Signing up and getting started

  1. The password policy is almost good. But I don't like hard requirements, entropy counts. Cool that it uses okta though.

  2. Where is my API key? I'm just guessing I need an API key and it turns out I'm right. With Coiled, the first thing you see is an API key and some commands. I don't like having to look for (and even generate) this stuff. Found it though, and created a config file. Cool that it follows a common pattern - I'm used to this from AWS and others.

  3. Why are there several similar but different "hello world" examples? It turns out there is a reason, you need to register a flow and then run it, but I'm new to all this so... Anyways, I figured it out. Sticking to running from the dashboard from now. The "quick run" button is sweet.

  4. Yay I copy-pasted code and it ran! Granted I needed a few tries, but I did something and something happened and there is a green color on the dashboard. Wonder what it was I did though.

  5. WTF why am I getting a deprecated warning? I haven't written a single line of code that hasn't been copy-pasted from the website. Turns out the config file is now supposed to say api_key = "XXX" instead of api_token = "XXX". Kind of hard to spot that one, and I seem to be unable to find where I copy-pasted that from. All I can find now is instructions that say api_key.

  6. Damn, executors and agents are confusing.

  7. Why aren't there more complex examples? Documentation is OK, but it never shows the whole picture.

  8. please please tell me I don't need an agent running 24/7 just because I want to trigger a job once a day. Isn't that what prefect cloud was supposed to do? What does actually Prefect cloud do? Is is just a dashboard? What am I missing?

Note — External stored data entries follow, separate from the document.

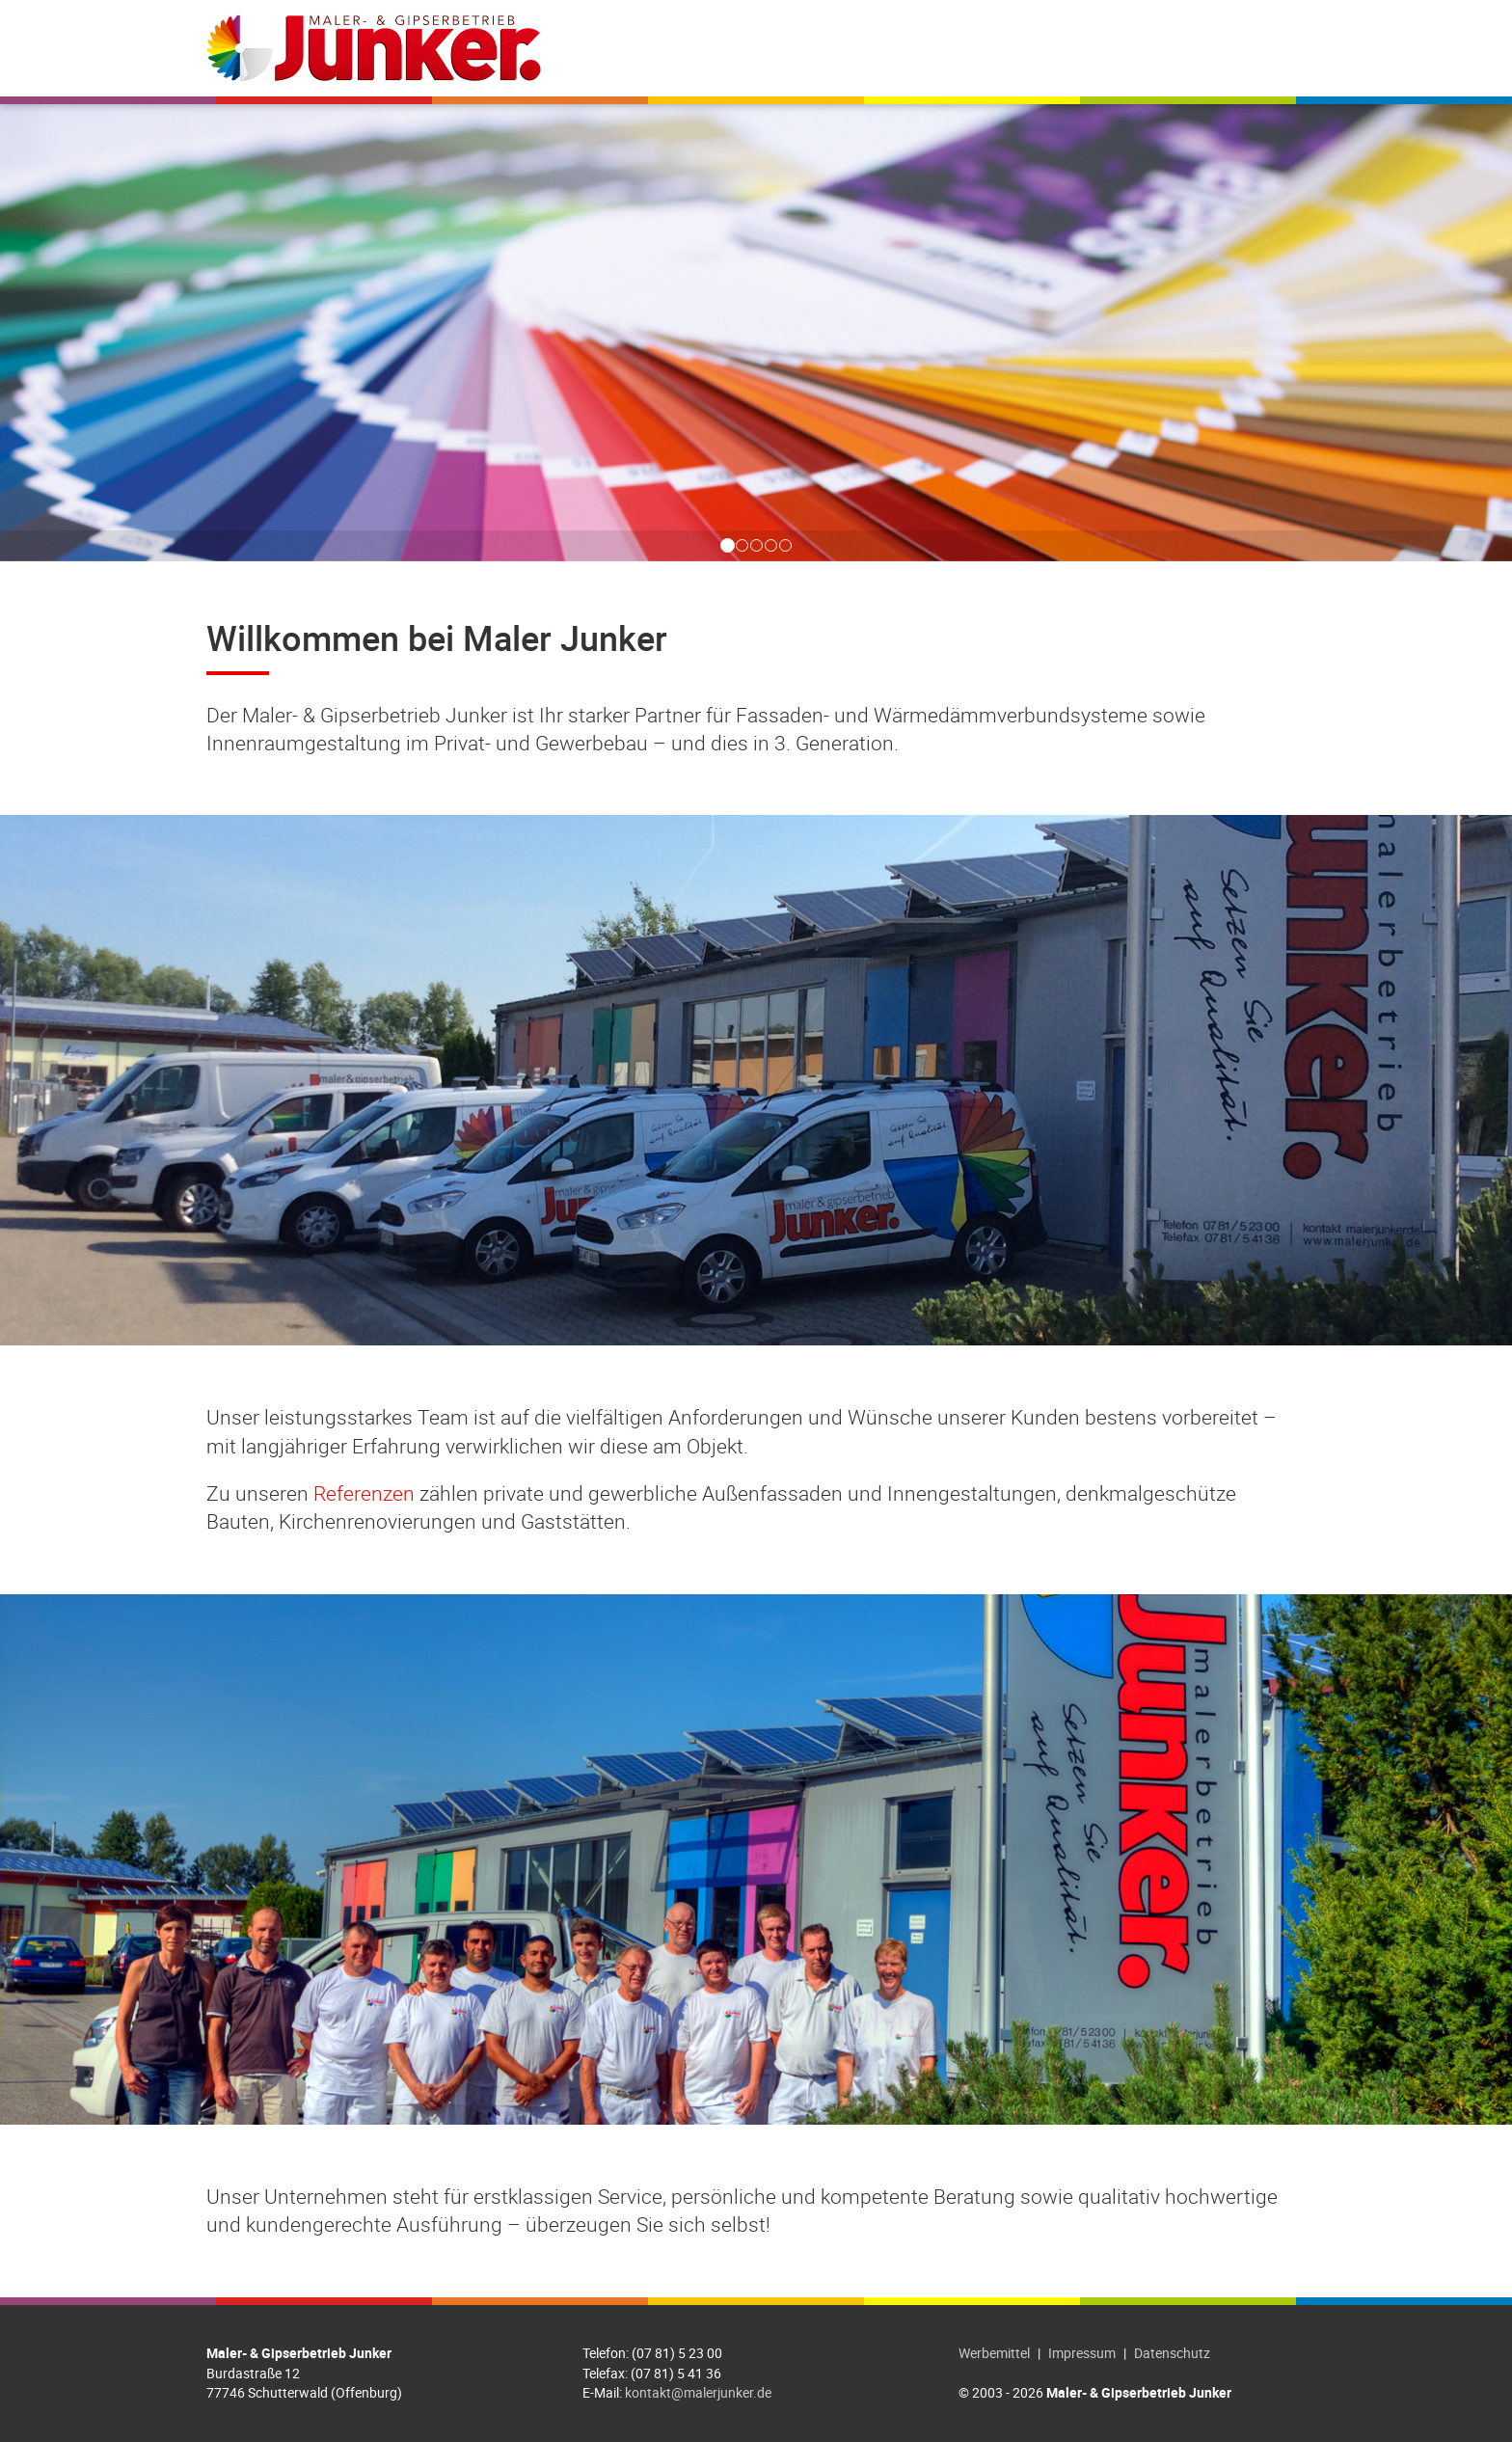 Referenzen (976, 48)
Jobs (1068, 48)
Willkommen (726, 48)
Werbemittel (994, 2353)
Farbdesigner (1166, 48)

  9. Where is coiled? Seriously they did a whole webinar about it and I can't find a single mention of coiled on the prefect site and only a symbolic mention of prefect on the coiled website. Nice partnership. Resorting to googling, seems there is a github issue that explains the basics. Sorry, but github issues != documentation. That said though, the solution made sense and perhaps I should have figured this out myself.

  10. How is this stuff handled in production? In a CI/CD environment? If I'm testing some changes to a flow and I want to push it to production? Is it normal to register the flow in the same file as the flow is defined or is that just a simplification for the hello-world example?

Code beyond copy-paste

My first goal is to get this to run on coiled. I already have Coiled installed, so I need to get the two talking. Experimenting with ECS failed (I don't know that much about ECS and the documentation assumed I did).

I am able to do a run on coiled by using a DaskExecutor, passing an actual Coiled cluster object (coiled.Cluster, not a string or anything) as cluster class.

I am using a LocalRun run-config for this, and starting a local agent.

This is all simple enough, but I need to register an environment in coiled that has prefect. While that's really a simple task and I have done it a couple of times before, I do it rarely enough to have forgotten each time. This is cool though. Basically it seems to be working I just need to get my ducks in a row.

It's amazing what copy-paste can do. create_coiled_env.py will create an env on coiled, using the environment.yaml file we have here locally.